The Irony Tower. Советские художники во времена гласности - Эндрю Соломон
Шрифт:
Интервал:
Закладка:
Самым большим художественным открытием оказалась Лариса. Еще год назад она была просто «Костина жена», которая время от времени мастерила какие-то фигурки из глины, но пока мужчины были на Западе, она начала работать более серьезно и стала, говоря ее собственными словами, «очень прекрасной художницей», не хуже любого другого. Ее крупные работы как бы подражали китчевым деталям коммунистической пропаганды: для одной большой серии она скопировала на плюшевые ковры с пасущимися оленями, которые ее мама купила в Одессе, идеализированные силуэты атлетов, какие обычно изображают на советских спортивных наградах. Остроумие ее работ, их изобретательность и замечательный юмор уравновешивались ее огромной серьезностью. Никто в Москве в то лето не работал так настойчиво и так продуктивно, как Лариса Звездочетова, единственная из всех художников своего круга, которой еще только предстояло увидеть Запад.
Советский китч – это трагический вариант китча западного, потому что он не просто отражает некий незапланированный социальный феномен, но, скорее, является составляющей намеренного процесса оболванивания. Это не только пощечина вкусу, это еще и нелепый вариант пропаганды, в котором абсурдность высказывания вполне соответствует абсурдности формы, в которую это высказывание облечено. На Западе китч всегда апеллирует к снобизму, который признает его эстетическую неполноценность. Он подтверждает наш статус людей со вкусом, которые ни за что, ни на секунду не посчитают красивым предмет, специально изготовленный для того, чтобы его красотой наслаждались люди, которые, конечно же, ничего в красоте не понимают. Невежество тех, кто искренне считает все это красивым, заставляет нас чувствовать себя выше их, в этом причина наших насмешек над китчем. Но в Советском Союзе, где большая часть китча производится правительством в оценке китча присутствует другой вид снобизма: те, кого он забавляет, не могут всерьез воспринимать лежащую в основе этого китча идею об успешном построении коммунизма. Он напоминает о том, что вся эта система нелепа не только в абстрактном смысле, но и в мельчайших конкретных формах. Перед лицом советского китча мы не можем забыть о том, что сам по себе коммунизм – безвкусица, что, несмотря на все идеалистические толкования, он в конечном счете апеллирует к самым низменным инстинктам советского народа, что он всегда обращался именно к этому. Безвкусица как таковая – это наименьшее из зол сталинской эпохи, но это символ самого глубинного предательства идеалов коммунизма.
Лариса Звездочетова, Без названия
Лариса в своих работах исследует все эти истины.

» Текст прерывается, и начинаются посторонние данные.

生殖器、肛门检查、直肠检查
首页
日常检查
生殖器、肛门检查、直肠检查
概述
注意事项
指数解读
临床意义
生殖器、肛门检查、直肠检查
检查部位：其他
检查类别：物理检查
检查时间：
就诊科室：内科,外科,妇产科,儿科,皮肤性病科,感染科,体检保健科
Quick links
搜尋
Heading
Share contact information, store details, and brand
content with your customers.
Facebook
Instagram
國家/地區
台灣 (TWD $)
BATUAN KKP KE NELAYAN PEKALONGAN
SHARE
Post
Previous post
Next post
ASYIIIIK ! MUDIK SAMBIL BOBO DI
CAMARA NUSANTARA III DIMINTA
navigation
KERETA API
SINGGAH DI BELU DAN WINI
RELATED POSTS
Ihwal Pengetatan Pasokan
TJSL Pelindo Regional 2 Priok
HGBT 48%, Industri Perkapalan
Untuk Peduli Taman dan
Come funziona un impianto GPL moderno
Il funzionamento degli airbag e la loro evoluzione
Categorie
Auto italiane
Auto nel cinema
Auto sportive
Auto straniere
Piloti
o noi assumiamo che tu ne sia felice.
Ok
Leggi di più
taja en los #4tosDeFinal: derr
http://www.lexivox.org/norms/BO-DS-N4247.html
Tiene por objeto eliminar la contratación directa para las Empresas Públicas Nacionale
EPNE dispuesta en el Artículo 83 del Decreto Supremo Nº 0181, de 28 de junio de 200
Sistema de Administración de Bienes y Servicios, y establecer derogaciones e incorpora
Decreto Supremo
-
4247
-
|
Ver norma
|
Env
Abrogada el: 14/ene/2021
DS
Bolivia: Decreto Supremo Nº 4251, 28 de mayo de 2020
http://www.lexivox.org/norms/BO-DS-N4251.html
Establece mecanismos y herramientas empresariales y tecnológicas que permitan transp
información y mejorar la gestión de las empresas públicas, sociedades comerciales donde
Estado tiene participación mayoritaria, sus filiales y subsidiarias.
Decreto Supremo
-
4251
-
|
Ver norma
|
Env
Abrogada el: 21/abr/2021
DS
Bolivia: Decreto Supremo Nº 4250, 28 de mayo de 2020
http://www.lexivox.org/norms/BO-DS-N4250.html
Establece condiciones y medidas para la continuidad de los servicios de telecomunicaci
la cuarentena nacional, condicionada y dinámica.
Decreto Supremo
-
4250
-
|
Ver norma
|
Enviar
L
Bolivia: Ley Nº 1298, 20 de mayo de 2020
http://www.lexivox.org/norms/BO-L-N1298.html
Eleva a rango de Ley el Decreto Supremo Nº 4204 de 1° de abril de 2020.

В произведениях, где советский политический китч сопоставляется с обычным визуальным китчем, которого полно и на Западе, – как в работа с фигурами атлетов и балерин с государственных наград на фоне бархатных ковриков с оленями – она говорит о естественной близости двух видов снобизма. В результате возникает понимание того, что искусство и политика неизбежно тесно переплетаются. Она напоминает нам о том, что ничто не может быть создано вне связи с обстоятельствами существования своего создателя, что вкусы художника – это всегда лоскутное одеяло из принятия или отторжения вкусов общества. В таком кон тексте эстетические познания – это и дар, и основа для будущего разочарования, поскольку восприятие человеком символа и восприятие того, что стоит за этим символом, не всегда совпадают. В советской культуре часто невозможно понять, где знак правды, а где – знак вымысла, поэтому единственный надежный путь – это относиться ко всем без различия символам как к вымыслу, жить в пространстве между неудавшейся красотой и неудавшимся смыслом. Пасущиеся на травке олени становятся такими же опасными, как идеализированные спортсмены.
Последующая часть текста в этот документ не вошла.